_Records for the task:_
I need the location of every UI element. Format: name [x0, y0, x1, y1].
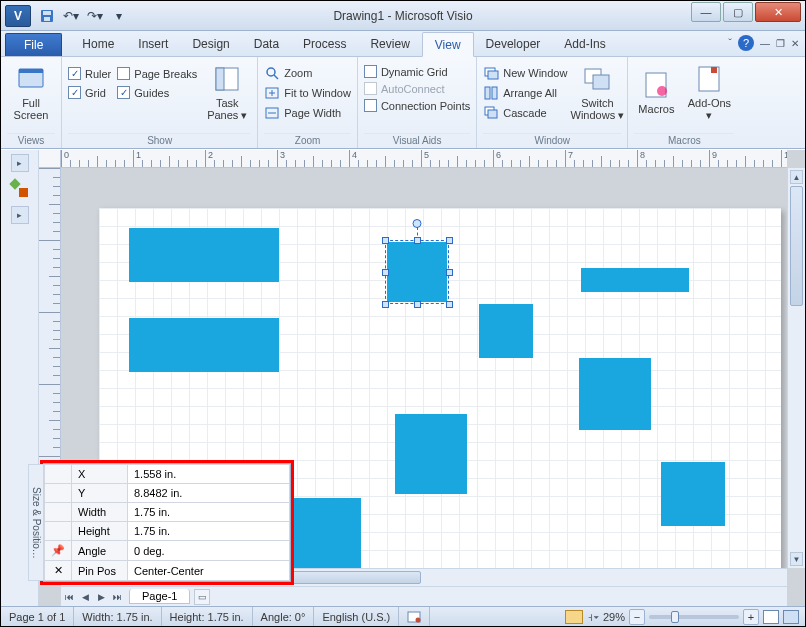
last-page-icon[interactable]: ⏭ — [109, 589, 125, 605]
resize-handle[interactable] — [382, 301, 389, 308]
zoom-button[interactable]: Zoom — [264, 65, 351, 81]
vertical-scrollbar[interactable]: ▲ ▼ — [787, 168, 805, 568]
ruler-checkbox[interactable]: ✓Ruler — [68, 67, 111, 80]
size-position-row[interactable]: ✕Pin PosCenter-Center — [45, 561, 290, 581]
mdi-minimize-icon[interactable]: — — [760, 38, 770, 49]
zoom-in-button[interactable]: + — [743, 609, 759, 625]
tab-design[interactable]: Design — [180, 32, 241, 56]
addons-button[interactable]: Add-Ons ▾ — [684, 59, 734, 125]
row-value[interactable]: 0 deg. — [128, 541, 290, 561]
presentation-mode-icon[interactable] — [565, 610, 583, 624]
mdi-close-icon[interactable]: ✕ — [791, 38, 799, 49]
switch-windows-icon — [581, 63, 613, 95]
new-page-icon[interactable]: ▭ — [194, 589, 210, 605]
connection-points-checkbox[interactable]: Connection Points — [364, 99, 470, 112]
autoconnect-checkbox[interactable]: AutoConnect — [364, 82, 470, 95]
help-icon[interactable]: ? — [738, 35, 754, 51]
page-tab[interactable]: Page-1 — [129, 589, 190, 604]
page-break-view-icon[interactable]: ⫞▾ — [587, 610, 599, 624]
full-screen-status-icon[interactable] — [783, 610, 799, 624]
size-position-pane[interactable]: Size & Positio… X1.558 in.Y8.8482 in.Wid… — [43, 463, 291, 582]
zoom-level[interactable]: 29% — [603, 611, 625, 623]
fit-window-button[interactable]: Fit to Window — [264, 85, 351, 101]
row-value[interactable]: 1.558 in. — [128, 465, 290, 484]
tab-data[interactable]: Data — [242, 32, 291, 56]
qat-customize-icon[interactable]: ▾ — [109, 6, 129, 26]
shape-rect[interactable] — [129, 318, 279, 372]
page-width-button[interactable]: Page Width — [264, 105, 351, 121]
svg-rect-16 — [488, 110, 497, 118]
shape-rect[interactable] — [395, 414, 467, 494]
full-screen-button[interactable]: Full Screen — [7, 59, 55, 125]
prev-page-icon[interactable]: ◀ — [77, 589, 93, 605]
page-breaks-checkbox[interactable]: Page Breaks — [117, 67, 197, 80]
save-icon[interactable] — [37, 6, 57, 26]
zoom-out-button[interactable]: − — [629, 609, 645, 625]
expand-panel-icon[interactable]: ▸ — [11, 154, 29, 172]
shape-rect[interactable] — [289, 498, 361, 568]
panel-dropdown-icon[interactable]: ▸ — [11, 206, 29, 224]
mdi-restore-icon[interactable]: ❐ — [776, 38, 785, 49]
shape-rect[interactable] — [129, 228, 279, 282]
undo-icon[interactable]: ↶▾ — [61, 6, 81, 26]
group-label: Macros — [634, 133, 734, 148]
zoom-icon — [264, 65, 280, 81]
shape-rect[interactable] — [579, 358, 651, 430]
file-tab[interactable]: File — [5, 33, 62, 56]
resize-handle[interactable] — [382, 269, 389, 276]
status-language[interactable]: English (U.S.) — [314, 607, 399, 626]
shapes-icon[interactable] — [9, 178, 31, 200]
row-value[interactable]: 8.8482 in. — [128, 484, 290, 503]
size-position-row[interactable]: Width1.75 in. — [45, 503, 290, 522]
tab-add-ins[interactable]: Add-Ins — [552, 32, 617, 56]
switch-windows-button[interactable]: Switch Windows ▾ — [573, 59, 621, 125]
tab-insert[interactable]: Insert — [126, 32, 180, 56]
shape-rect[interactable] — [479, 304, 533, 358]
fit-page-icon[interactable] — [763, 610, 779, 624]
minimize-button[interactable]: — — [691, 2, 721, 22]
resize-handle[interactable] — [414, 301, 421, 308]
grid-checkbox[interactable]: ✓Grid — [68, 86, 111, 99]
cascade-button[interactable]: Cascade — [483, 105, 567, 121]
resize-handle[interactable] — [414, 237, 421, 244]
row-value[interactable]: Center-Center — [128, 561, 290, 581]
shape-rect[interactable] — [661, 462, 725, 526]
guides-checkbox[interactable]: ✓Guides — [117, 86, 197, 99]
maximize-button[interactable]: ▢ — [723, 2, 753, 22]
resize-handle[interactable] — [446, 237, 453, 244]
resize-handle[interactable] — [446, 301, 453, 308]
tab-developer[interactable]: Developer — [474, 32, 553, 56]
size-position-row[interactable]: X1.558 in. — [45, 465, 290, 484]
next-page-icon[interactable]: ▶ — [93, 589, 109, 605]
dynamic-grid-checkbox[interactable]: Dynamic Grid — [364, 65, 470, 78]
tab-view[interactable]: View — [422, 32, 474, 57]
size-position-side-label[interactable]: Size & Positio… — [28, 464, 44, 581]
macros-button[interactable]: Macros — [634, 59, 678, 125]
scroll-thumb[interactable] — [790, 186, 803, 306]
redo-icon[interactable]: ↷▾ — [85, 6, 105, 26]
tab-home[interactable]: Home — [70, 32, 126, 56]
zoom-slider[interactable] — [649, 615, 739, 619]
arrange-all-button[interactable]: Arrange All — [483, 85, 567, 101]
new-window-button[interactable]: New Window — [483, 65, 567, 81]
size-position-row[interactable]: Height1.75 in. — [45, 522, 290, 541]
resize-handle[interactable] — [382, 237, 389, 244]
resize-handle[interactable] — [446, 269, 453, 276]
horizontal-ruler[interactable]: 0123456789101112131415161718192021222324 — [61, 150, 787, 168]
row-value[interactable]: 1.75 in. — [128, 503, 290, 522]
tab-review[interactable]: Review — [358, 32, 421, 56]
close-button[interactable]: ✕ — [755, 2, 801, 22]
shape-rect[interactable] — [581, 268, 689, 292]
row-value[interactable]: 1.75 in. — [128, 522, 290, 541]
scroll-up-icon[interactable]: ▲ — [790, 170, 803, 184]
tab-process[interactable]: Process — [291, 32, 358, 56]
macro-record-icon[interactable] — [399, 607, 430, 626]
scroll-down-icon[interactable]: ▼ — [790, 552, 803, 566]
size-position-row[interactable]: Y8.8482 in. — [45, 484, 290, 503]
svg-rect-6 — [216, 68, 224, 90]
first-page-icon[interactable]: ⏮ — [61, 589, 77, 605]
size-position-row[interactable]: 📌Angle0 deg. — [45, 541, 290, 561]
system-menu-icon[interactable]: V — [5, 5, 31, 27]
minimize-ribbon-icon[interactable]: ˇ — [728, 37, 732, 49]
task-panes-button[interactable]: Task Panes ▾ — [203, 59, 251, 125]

_The task:_ Your job is to copy out every line from the records above that has the word "handle".

_Task answer:_
resize-handle[interactable] — [382, 301, 389, 308]
resize-handle[interactable] — [382, 269, 389, 276]
resize-handle[interactable] — [414, 301, 421, 308]
resize-handle[interactable] — [414, 237, 421, 244]
resize-handle[interactable] — [446, 237, 453, 244]
resize-handle[interactable] — [446, 301, 453, 308]
resize-handle[interactable] — [382, 237, 389, 244]
resize-handle[interactable] — [446, 269, 453, 276]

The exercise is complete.